Shared from the 7/18/2019 The Denver Post eEdition
By Judith Kohler The Denver Post
Public lands in Colorado and across the West could make climate change worse if oil and gas leases recently sold by federal land managers start producing and emitting millions of tons of greenhouse gas emissions, according to a new report by a national environmental organization.
The report released Tuesday by The Wilderness Society says the Trump administration’s pursuit of “energy dominance” by making energy production a priority on public lands threatens to undermine efforts by the state of Colorado and others to cut emissions of carbon dioxide and other heat-trapping gases driving climate change. It looks at oil and gas leases sold on federally managed public lands from January 2017 through April 2019 and, based on different development scenarios using federal data and modeling methods, projects the estimated emissions over the life of the operations.
In Colorado, oil and gas production on the 171,228 acres leased during the time could generate from 14.5 million metric tons of greenhouse gases to 184 million metric tons, depending on the amount of drilling. Leases sold on 7.2 million acres of federally managed public lands and waters nationwide could produce between 854 million metric tons and 4.7 billion metric tons, The Wilderness Society said.
“The existing leases from the Trump administration conservatively would be roughly the equivalent or more of the European Union 28 nations’ emissions” for a year, said Jim Ramey, the organization’s state director. “For us, our public lands need to be part of the climate solution and not part of the problem.”

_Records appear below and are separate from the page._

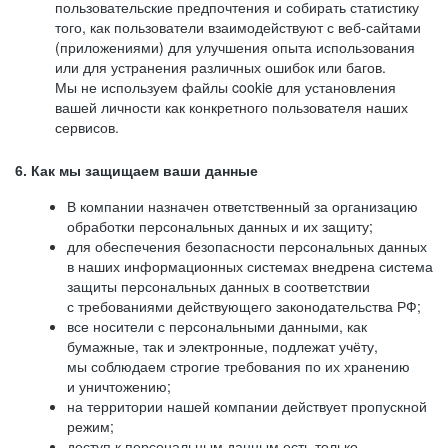
пользовательские предпочтения и собирать статистику
того, как пользователи взаимодействуют с веб-сайтами
(приложениями) для улучшения опыта использования
или для устранения различных ошибок или багов.
Мы не используем файлы cookie для установления
вашей личности как конкретного пользователя наших
сервисов.
6. Как мы защищаем ваши данные
В компании назначен ответственный за организацию
обработки персональных данных и их защиту;
для обеспечения безопасности персональных данных
в наших информационных системах внедрена система
защиты персональных данных в соответствии
с требованиями действующего законодательства РФ;
все носители с персональными данными, как
бумажные, так и электронные, подлежат учёту,
мы соблюдаем строгие требования по их хранению
и уничтожению;
на территории нашей компании действует пропускной
режим;
доступ к персональным данным есть только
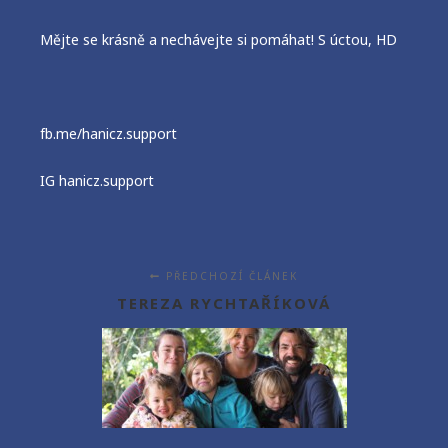
Mějte se krásně a nechávejte si pomáhat! S úctou, HD
fb.me/hanicz.support
IG hanicz.support
PŘEDCHOZÍ ČLÁNEK
TEREZA RYCHTAŘÍKOVÁ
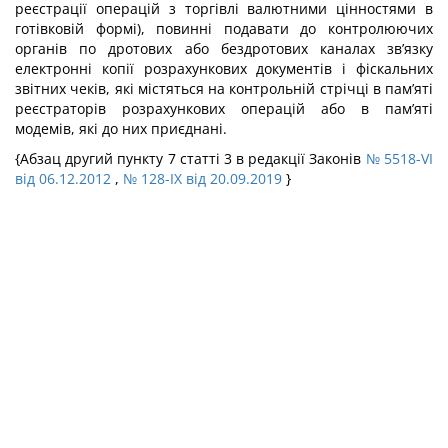
реєстрації операцій з торгівлі валютними цінностями в
готівковій формі), повинні подавати до контролюючих
органів по дротових або бездротових каналах зв’язку
електронні копії розрахункових документів і фіскальних
звітних чеків, які містяться на контрольній стрічці в пам’яті
реєстраторів розрахункових операцій або в пам’яті
модемів, які до них приєднані.
{Абзац другий пункту 7 статті 3 в редакції Законів
№ 5518-VI
від 06.12.2012
,
№ 128-IX від 20.09.2019
}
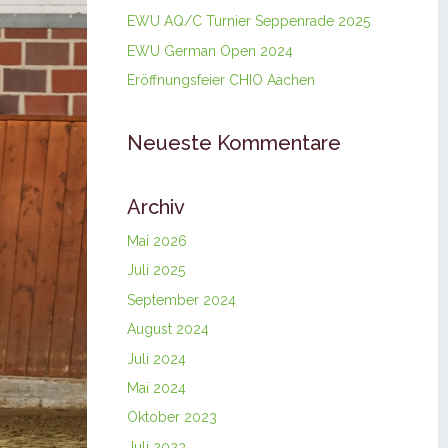
EWU AQ/C Turnier Seppenrade 2025
EWU German Open 2024
Eröffnungsfeier CHIO Aachen
Neueste Kommentare
Archiv
Mai 2026
Juli 2025
September 2024
August 2024
Juli 2024
Mai 2024
Oktober 2023
Juli 2023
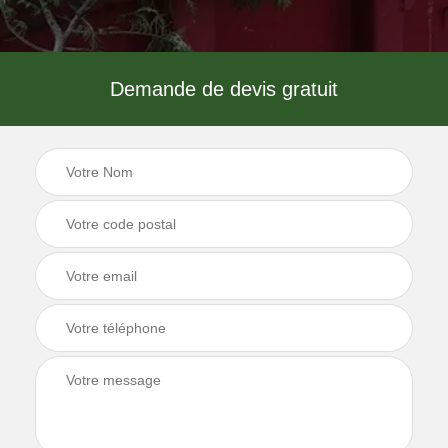
Demande de devis gratuit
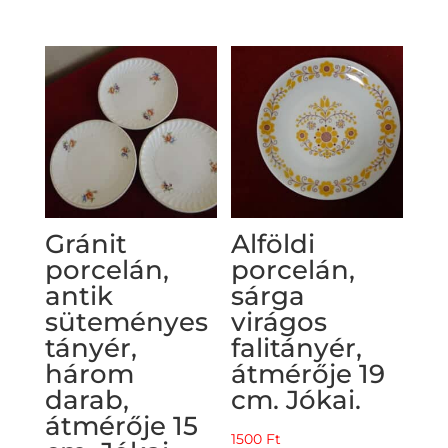
Gránit
Alföldi
porcelán,
porcelán,
antik
sárga
süteményes
virágos
tányér,
falitányér,
három
átmérője 19
darab,
cm. Jókai.
átmérője 15
1500
Ft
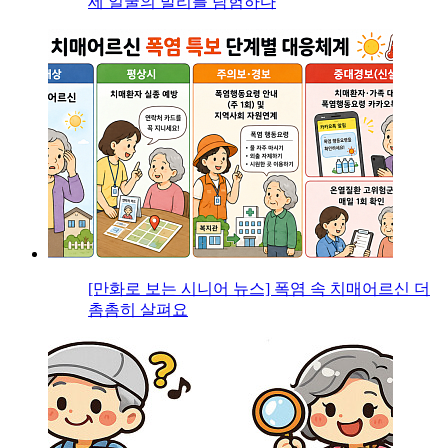
세 얼굴의 발리를 탐험하다
[만화로 보는 시니어 뉴스] 폭염 속 치매어르신 더
촘촘히 살펴요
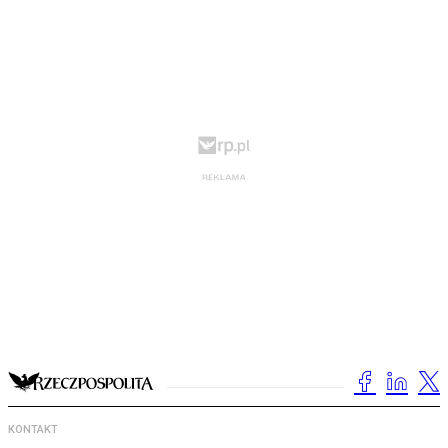
KONTAKT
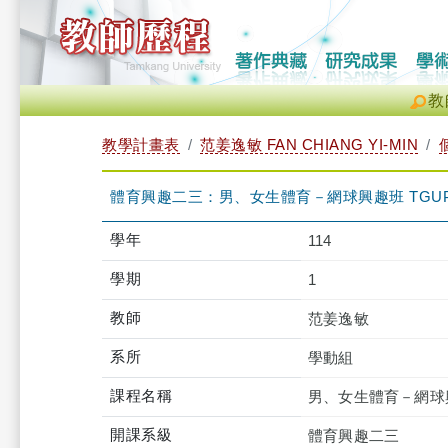
教
教學計畫表
范姜逸敏 FAN CHIANG YI-MIN
體育興趣二三：男、女生體育－網球興趣班 TGUPB2
學年
114
學期
1
教師
范姜逸敏
系所
學動組
課程名稱
男、女生體育－網球
開課系級
體育興趣二三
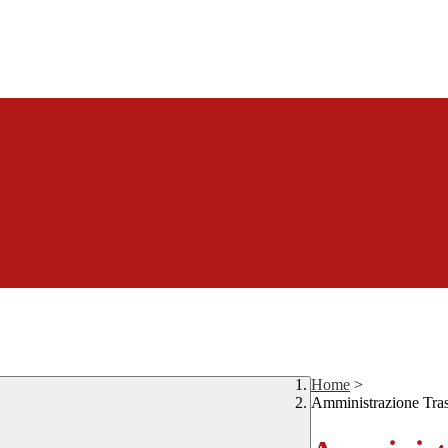
Home
>
Amministrazione Tra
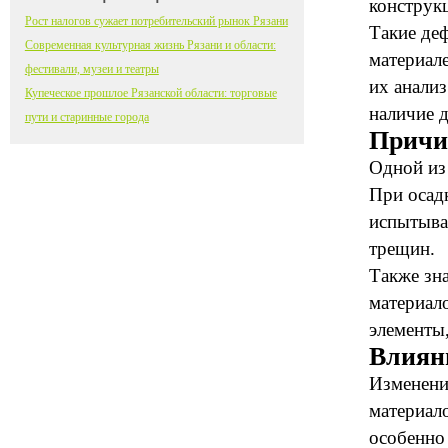
конструк
Рост налогов сужает потребительский рынок Рязани
Такие деф
Современная культурная жизнь Рязани и области:
материал
фестивали, музеи и театры
их анализ
Купеческое прошлое Рязанской области: торговые
наличие 
пути и старинные города
Причи
Одной из
При осад
испытыва
трещин.
Также зна
материал
элементы
Влиян
Изменени
материал
особенно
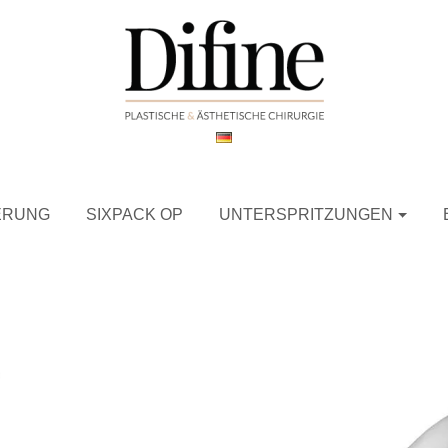
RUNG
SIXPACK OP
UNTERSPRITZUNGEN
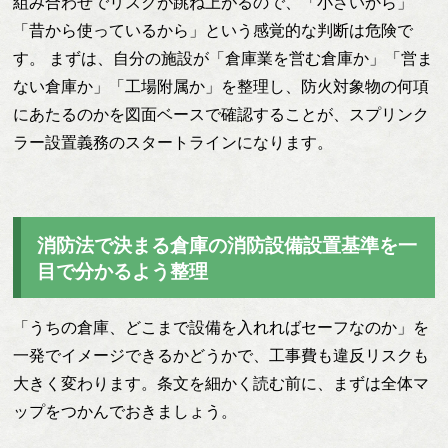
組み合わせでリスクが跳ね上がるので、「小さいから」
「昔から使っているから」という感覚的な判断は危険で
す。 まずは、自分の施設が「倉庫業を営む倉庫か」「営ま
ない倉庫か」「工場附属か」を整理し、防火対象物の何項
にあたるのかを図面ベースで確認することが、スプリンク
ラー設置義務のスタートラインになります。
消防法で決まる倉庫の消防設備設置基準を一
目で分かるよう整理
「うちの倉庫、どこまで設備を入れればセーフなのか」を
一発でイメージできるかどうかで、工事費も違反リスクも
大きく変わります。条文を細かく読む前に、まずは全体マ
ップをつかんでおきましょう。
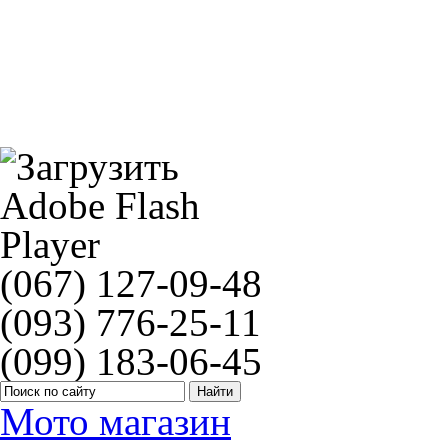
Пыльники Athena 455094
(067) 127-09-48
(093) 776-25-11
(099) 183-06-45
Мото магазин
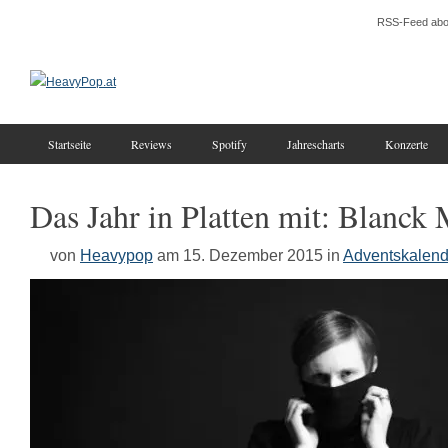
RSS-Feed abo
Startseite
Reviews
Spotify
Jahrescharts
Konzerte
Das Jahr in Platten mit: Blanck
von
Heavypop
am 15. Dezember 2015
in
Adventskalend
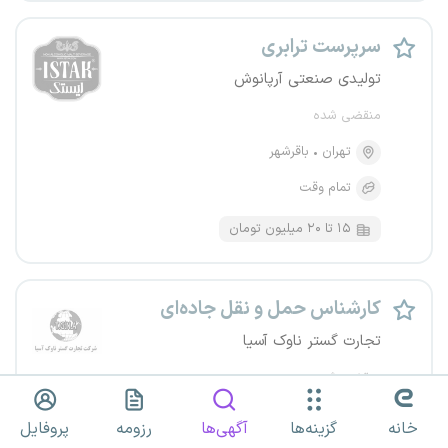
سرپرست ترابری
تولیدی صنعتی آرپانوش
منقضی شده
تهران
باقرشهر
تمام وقت
۱۵ تا ۲۰ میلیون تومان
کارشناس حمل و نقل جاده‌ای
تجارت گستر ناوک آسیا
منقضی شده
تهران
منطقه ۷، عباس آباد
خانه
گزینه‌ها
آگهی‌ها
رزومه
پروفایل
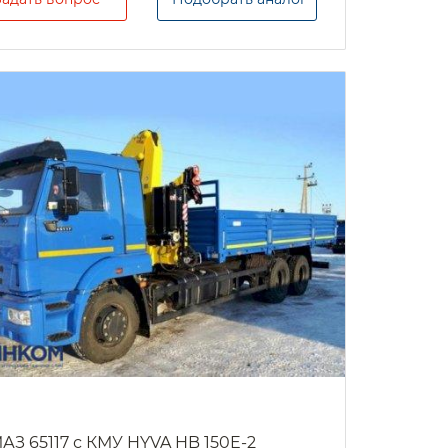
АЗ 65117 с КМУ HYVA HB 150E-2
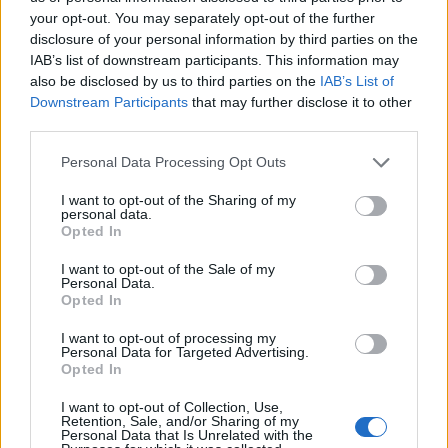
your opt-out. You may separately opt-out of the further
disclosure of your personal information by third parties on the
IAB’s list of downstream participants. This information may
also be disclosed by us to third parties on the
IAB’s List of
Downstream Participants
that may further disclose it to other
third parties.
Personal Data Processing Opt Outs
I want to opt-out of the Sharing of my
personal data.
Opted In
I want to opt-out of the Sale of my
Personal Data.
Opted In
I want to opt-out of processing my
Personal Data for Targeted Advertising.
Σεισμός 8,8 Ρίχτερ στη Ρωσία:
Opted In
Τουλάχιστον 30 μετασεισμοί –
Ειδοποιήσεις για τσουνάμι [vids]
I want to opt-out of Collection, Use,
Retention, Sale, and/or Sharing of my
Ο σεισμός 8,7-8,8 βαθμών προκάλεσε την
Personal Data that Is Unrelated with the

The president of an industry trade association called the report’s projections “back of the envelope calculations not based on reality.” Kathleen Sgamma of the Western Energy Alliance said in an email that federal lands account for a fraction of the country’s oil and natural gas production, so equating it with EU countries is a flawed analysis.
Sgamma also contended that The Wilderness Society is exaggerating the amount of leasing on federal lands, which she said is merely returning to levels similar to those at the beginning of the Obama administration.
However, a May 14 statement by the White House titled “President Donald J. Trump is Unleashing American Energy Dominance” refers to federal oil and gas lease sales generating “a record-shattering $1.1 billion in revenue.”
The Wilderness Society points to a U.S. Geological Survey study that found from 2005 to 2014, emissions from fossil fuel production on federal lands accounted for, on average, 23.7 percent of the carbon dioxide emissions nationwide.
Now, the environmental organization said, the Trump administration is trying to downplay the effects of leasing and other activities on climate change by rolling back Obama-era guidance on review of federal projects.
The National Environmental Policy Act requires federal agencies to analyze the environmental impact of proposed federal actions.
Sgamma said the charge that the Trump administration isn’t analyzing effects on climate change “is just flat out false.” She said the Western Energy Alliance is involved in a case challenging leases from the last two years of the Obama administration in which a court ruled the analysis was inadequate and which the Trump administration had to redo.
In Colorado, the Bureau of Land Management, which oversees development of all minerals on all federally managed lands and waters, has started analyzing potential emissions for individual lease sales, BLM spokeswoman Kirby-Lynn Shedlowski said in an email. New Colorado laws passed during the legislative session that ended in May directs state agencies to minimize climate-changing emissions and set statewide goals for reducing carbon emissions. One new law sets the goal of reducing greenhouse gas emissions by 90 percent or more from 2005 levels — 125 million metric tons — by 2050.
Another law, Senate Bill 19-181, overhauls how oil and gas development is managed by prioritizing the protection of public health and safety, the environment and wildlife. State health officials are writing new rules to tighten monitoring and control of emissions from oil and gas sites.
“Right now we have the Interior Department and the Bureau of Land Management continuing to push this energy-dominance agenda that would lock public lands in as part of the problem for a long time to come,” Ramey said. “Meanwhile, we have Colorado doing the exact opposite, moving in the direction of reforming how oil and gas are managed to prioritize protecting public health, safety and welfare and setting those bold goals to reduce climate pollution.”
Reducing greenhouse gas emissions and other air pollution has been “a top priority of this administration since day one,” Gov. Jared Polis’ office said in an email Tuesday.
“This work extends to looking at opportunities to reduce emissions, wherever they come from, in order to protect our environment and the health and safety of our communities.”
John Putnam, director of environmental programs at the Colorado Department of Public Health and Environment, said he had not reviewed The Wilderness Society’s calculations of emissions. But he noted that the BLM estimates emissions would increase 27 percent under one of its newly updated management plans that foresees opening more of western Colorado to drilling. The prospect of rising greenhouse gas emissions will be difficult to square with “the large decreases we need to achieve to protect the public health, welfare and environment in Colorado,” Putnam said. The state will continue to work with the BLM on a number of issues, he said. “Whether someone is putting a well on public or private lands, it is still subject to our regulations,” Putnam said.